:: ABOUT THIS EXERCISE ::
Set down the entries once more, exactly as given.

=== Section Start ===

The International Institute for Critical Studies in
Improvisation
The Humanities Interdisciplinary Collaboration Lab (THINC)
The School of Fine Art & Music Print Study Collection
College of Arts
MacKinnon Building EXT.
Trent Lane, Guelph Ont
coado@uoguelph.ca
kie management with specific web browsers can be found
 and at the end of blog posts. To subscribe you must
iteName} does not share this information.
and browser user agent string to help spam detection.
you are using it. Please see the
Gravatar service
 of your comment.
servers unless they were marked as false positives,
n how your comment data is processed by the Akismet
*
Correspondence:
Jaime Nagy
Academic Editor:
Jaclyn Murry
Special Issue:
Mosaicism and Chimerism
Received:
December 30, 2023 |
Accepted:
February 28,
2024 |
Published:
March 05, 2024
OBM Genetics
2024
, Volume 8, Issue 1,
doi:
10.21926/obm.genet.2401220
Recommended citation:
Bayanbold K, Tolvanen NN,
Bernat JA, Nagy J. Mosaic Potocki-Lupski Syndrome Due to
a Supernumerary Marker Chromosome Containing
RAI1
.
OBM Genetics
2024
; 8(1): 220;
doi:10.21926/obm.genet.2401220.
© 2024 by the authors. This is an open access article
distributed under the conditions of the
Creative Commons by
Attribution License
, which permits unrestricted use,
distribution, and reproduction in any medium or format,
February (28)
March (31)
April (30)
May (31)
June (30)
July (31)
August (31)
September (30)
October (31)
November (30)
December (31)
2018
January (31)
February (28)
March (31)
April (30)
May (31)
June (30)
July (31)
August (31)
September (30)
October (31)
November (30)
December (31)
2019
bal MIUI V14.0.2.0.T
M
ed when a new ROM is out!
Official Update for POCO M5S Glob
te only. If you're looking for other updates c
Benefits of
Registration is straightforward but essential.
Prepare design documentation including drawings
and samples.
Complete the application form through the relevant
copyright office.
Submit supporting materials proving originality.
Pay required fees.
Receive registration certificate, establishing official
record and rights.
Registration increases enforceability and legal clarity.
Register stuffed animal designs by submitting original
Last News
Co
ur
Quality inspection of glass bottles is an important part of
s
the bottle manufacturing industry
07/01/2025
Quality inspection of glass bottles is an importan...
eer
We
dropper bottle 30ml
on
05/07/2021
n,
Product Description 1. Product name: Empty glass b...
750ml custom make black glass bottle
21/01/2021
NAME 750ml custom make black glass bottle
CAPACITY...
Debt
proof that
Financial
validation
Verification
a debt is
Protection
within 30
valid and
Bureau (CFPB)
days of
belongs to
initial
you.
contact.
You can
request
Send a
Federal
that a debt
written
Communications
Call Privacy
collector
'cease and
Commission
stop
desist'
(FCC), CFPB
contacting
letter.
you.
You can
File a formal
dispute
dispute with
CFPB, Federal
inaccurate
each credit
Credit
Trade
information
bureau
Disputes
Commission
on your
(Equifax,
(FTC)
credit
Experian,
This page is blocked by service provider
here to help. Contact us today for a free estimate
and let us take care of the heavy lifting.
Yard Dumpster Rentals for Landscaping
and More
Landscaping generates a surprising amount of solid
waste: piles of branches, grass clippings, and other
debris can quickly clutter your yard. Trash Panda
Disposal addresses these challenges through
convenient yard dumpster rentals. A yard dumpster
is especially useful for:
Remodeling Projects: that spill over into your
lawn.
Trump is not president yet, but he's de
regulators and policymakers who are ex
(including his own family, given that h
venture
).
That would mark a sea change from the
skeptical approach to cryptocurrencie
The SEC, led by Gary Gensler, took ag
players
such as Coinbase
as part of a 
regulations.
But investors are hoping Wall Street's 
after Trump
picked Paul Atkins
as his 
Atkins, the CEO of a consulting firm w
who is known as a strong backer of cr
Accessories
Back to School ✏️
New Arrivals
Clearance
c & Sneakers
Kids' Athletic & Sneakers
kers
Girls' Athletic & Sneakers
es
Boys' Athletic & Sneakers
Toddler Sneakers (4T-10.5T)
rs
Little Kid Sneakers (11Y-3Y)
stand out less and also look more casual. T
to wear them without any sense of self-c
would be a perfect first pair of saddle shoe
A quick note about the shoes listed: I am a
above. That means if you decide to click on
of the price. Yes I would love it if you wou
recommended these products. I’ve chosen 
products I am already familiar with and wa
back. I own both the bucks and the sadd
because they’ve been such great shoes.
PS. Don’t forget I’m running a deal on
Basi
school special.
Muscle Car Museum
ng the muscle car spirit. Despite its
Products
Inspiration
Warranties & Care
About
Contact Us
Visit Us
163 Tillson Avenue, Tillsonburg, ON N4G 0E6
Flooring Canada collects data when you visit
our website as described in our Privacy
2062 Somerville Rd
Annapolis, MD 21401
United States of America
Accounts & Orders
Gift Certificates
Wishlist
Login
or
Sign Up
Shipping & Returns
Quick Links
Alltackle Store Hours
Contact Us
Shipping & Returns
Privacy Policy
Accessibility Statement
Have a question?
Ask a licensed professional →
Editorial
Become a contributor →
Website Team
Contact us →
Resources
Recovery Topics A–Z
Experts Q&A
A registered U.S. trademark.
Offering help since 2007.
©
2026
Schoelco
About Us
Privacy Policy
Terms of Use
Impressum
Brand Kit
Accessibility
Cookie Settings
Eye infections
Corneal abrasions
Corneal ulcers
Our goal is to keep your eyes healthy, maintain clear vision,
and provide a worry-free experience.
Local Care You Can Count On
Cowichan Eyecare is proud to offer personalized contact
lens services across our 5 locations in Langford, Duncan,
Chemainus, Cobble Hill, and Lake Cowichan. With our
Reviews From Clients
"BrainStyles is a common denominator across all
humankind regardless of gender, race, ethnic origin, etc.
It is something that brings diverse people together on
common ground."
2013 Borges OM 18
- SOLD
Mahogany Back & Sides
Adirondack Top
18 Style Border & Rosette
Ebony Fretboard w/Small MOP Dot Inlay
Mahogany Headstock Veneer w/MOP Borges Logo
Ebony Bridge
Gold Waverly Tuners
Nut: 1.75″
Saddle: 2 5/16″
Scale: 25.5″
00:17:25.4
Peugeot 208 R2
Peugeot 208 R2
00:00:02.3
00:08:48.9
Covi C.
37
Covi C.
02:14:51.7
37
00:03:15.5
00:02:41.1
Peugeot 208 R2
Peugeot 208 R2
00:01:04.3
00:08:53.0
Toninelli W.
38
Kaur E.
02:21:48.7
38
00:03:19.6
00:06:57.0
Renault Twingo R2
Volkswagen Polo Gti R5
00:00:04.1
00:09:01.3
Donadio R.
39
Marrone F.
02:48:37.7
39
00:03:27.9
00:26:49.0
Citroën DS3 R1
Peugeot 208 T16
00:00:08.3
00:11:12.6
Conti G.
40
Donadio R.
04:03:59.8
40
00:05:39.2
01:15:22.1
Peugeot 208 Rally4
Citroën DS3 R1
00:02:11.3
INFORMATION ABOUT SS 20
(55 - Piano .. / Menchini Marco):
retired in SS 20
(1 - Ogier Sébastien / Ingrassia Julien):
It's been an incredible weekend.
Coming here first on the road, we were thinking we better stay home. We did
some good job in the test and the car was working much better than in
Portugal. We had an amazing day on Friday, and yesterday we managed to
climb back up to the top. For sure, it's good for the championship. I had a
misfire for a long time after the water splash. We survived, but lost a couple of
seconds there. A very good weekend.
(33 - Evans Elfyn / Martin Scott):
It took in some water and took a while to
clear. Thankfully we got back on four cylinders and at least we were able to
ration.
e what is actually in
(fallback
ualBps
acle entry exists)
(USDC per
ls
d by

=== Section End ===

:: ANSWER TO THE EXERCISE ::
The International Institute for Critical Studies in
Improvisation
The Humanities Interdisciplinary Collaboration Lab (THINC)
The School of Fine Art & Music Print Study Collection
College of Arts
MacKinnon Building EXT.
Trent Lane, Guelph Ont
coado@uoguelph.ca
kie management with specific web browsers can be found
 and at the end of blog posts. To subscribe you must
iteName} does not share this information.
and browser user agent string to help spam detection.
you are using it. Please see the
Gravatar service
 of your comment.
servers unless they were marked as false positives,
n how your comment data is processed by the Akismet
*
Correspondence:
Jaime Nagy
Academic Editor:
Jaclyn Murry
Special Issue:
Mosaicism and Chimerism
Received:
December 30, 2023 |
Accepted:
February 28,
2024 |
Published:
March 05, 2024
OBM Genetics
2024
, Volume 8, Issue 1,
doi:
10.21926/obm.genet.2401220
Recommended citation:
Bayanbold K, Tolvanen NN,
Bernat JA, Nagy J. Mosaic Potocki-Lupski Syndrome Due to
a Supernumerary Marker Chromosome Containing
RAI1
.
OBM Genetics
2024
; 8(1): 220;
doi:10.21926/obm.genet.2401220.
© 2024 by the authors. This is an open access article
distributed under the conditions of the
Creative Commons by
Attribution License
, which permits unrestricted use,
distribution, and reproduction in any medium or format,
February (28)
March (31)
April (30)
May (31)
June (30)
July (31)
August (31)
September (30)
October (31)
November (30)
December (31)
2018
January (31)
February (28)
March (31)
April (30)
May (31)
June (30)
July (31)
August (31)
September (30)
October (31)
November (30)
December (31)
2019
bal MIUI V14.0.2.0.T
M
ed when a new ROM is out!
Official Update for POCO M5S Glob
te only. If you're looking for other updates c
Benefits of
Registration is straightforward but essential.
Prepare design documentation including drawings
and samples.
Complete the application form through the relevant
copyright office.
Submit supporting materials proving originality.
Pay required fees.
Receive registration certificate, establishing official
record and rights.
Registration increases enforceability and legal clarity.
Register stuffed animal designs by submitting original
Last News
Co
ur
Quality inspection of glass bottles is an important part of
s
the bottle manufacturing industry
07/01/2025
Quality inspection of glass bottles is an importan...
eer
We
dropper bottle 30ml
on
05/07/2021
n,
Product Description 1. Product name: Empty glass b...
750ml custom make black glass bottle
21/01/2021
NAME 750ml custom make black glass bottle
CAPACITY...
Debt
proof that
Financial
validation
Verification
a debt is
Protection
within 30
valid and
Bureau (CFPB)
days of
belongs to
initial
you.
contact.
You can
request
Send a
Federal
that a debt
written
Communications
Call Privacy
collector
'cease and
Commission
stop
desist'
(FCC), CFPB
contacting
letter.
you.
You can
File a formal
dispute
dispute with
CFPB, Federal
inaccurate
each credit
Credit
Trade
information
bureau
Disputes
Commission
on your
(Equifax,
(FTC)
credit
Experian,
This page is blocked by service provider
here to help. Contact us today for a free estimate
and let us take care of the heavy lifting.
Yard Dumpster Rentals for Landscaping
and More
Landscaping generates a surprising amount of solid
waste: piles of branches, grass clippings, and other
debris can quickly clutter your yard. Trash Panda
Disposal addresses these challenges through
convenient yard dumpster rentals. A yard dumpster
is especially useful for:
Remodeling Projects: that spill over into your
lawn.
Trump is not president yet, but he's de
regulators and policymakers who are ex
(including his own family, given that h
venture
).
That would mark a sea change from the
skeptical approach to cryptocurrencie
The SEC, led by Gary Gensler, took ag
players
such as Coinbase
as part of a 
regulations.
But investors are hoping Wall Street's 
after Trump
picked Paul Atkins
as his 
Atkins, the CEO of a consulting firm w
who is known as a strong backer of cr
Accessories
Back to School ✏️
New Arrivals
Clearance
c & Sneakers
Kids' Athletic & Sneakers
kers
Girls' Athletic & Sneakers
es
Boys' Athletic & Sneakers
Toddler Sneakers (4T-10.5T)
rs
Little Kid Sneakers (11Y-3Y)
stand out less and also look more casual. T
to wear them without any sense of self-c
would be a perfect first pair of saddle shoe
A quick note about the shoes listed: I am a
above. That means if you decide to click on
of the price. Yes I would love it if you wou
recommended these products. I’ve chosen 
products I am already familiar with and wa
back. I own both the bucks and the sadd
because they’ve been such great shoes.
PS. Don’t forget I’m running a deal on
Basi
school special.
Muscle Car Museum
ng the muscle car spirit. Despite its
Products
Inspiration
Warranties & Care
About
Contact Us
Visit Us
163 Tillson Avenue, Tillsonburg, ON N4G 0E6
Flooring Canada collects data when you visit
our website as described in our Privacy
2062 Somerville Rd
Annapolis, MD 21401
United States of America
Accounts & Orders
Gift Certificates
Wishlist
Login
or
Sign Up
Shipping & Returns
Quick Links
Alltackle Store Hours
Contact Us
Shipping & Returns
Privacy Policy
Accessibility Statement
Have a question?
Ask a licensed professional →
Editorial
Become a contributor →
Website Team
Contact us →
Resources
Recovery Topics A–Z
Experts Q&A
A registered U.S. trademark.
Offering help since 2007.
©
2026
Schoelco
About Us
Privacy Policy
Terms of Use
Impressum
Brand Kit
Accessibility
Cookie Settings
Eye infections
Corneal abrasions
Corneal ulcers
Our goal is to keep your eyes healthy, maintain clear vision,
and provide a worry-free experience.
Local Care You Can Count On
Cowichan Eyecare is proud to offer personalized contact
lens services across our 5 locations in Langford, Duncan,
Chemainus, Cobble Hill, and Lake Cowichan. With our
Reviews From Clients
"BrainStyles is a common denominator across all
humankind regardless of gender, race, ethnic origin, etc.
It is something that brings diverse people together on
common ground."
2013 Borges OM 18
- SOLD
Mahogany Back & Sides
Adirondack Top
18 Style Border & Rosette
Ebony Fretboard w/Small MOP Dot Inlay
Mahogany Headstock Veneer w/MOP Borges Logo
Ebony Bridge
Gold Waverly Tuners
Nut: 1.75″
Saddle: 2 5/16″
Scale: 25.5″
00:17:25.4
Peugeot 208 R2
Peugeot 208 R2
00:00:02.3
00:08:48.9
Covi C.
37
Covi C.
02:14:51.7
37
00:03:15.5
00:02:41.1
Peugeot 208 R2
Peugeot 208 R2
00:01:04.3
00:08:53.0
Toninelli W.
38
Kaur E.
02:21:48.7
38
00:03:19.6
00:06:57.0
Renault Twingo R2
Volkswagen Polo Gti R5
00:00:04.1
00:09:01.3
Donadio R.
39
Marrone F.
02:48:37.7
39
00:03:27.9
00:26:49.0
Citroën DS3 R1
Peugeot 208 T16
00:00:08.3
00:11:12.6
Conti G.
40
Donadio R.
04:03:59.8
40
00:05:39.2
01:15:22.1
Peugeot 208 Rally4
Citroën DS3 R1
00:02:11.3
INFORMATION ABOUT SS 20
(55 - Piano .. / Menchini Marco):
retired in SS 20
(1 - Ogier Sébastien / Ingrassia Julien):
It's been an incredible weekend.
Coming here first on the road, we were thinking we better stay home. We did
some good job in the test and the car was working much better than in
Portugal. We had an amazing day on Friday, and yesterday we managed to
climb back up to the top. For sure, it's good for the championship. I had a
misfire for a long time after the water splash. We survived, but lost a couple of
seconds there. A very good weekend.
(33 - Evans Elfyn / Martin Scott):
It took in some water and took a while to
clear. Thankfully we got back on four cylinders and at least we were able to
ration.
e what is actually in
(fallback
ualBps
acle entry exists)
(USDC per
ls
d by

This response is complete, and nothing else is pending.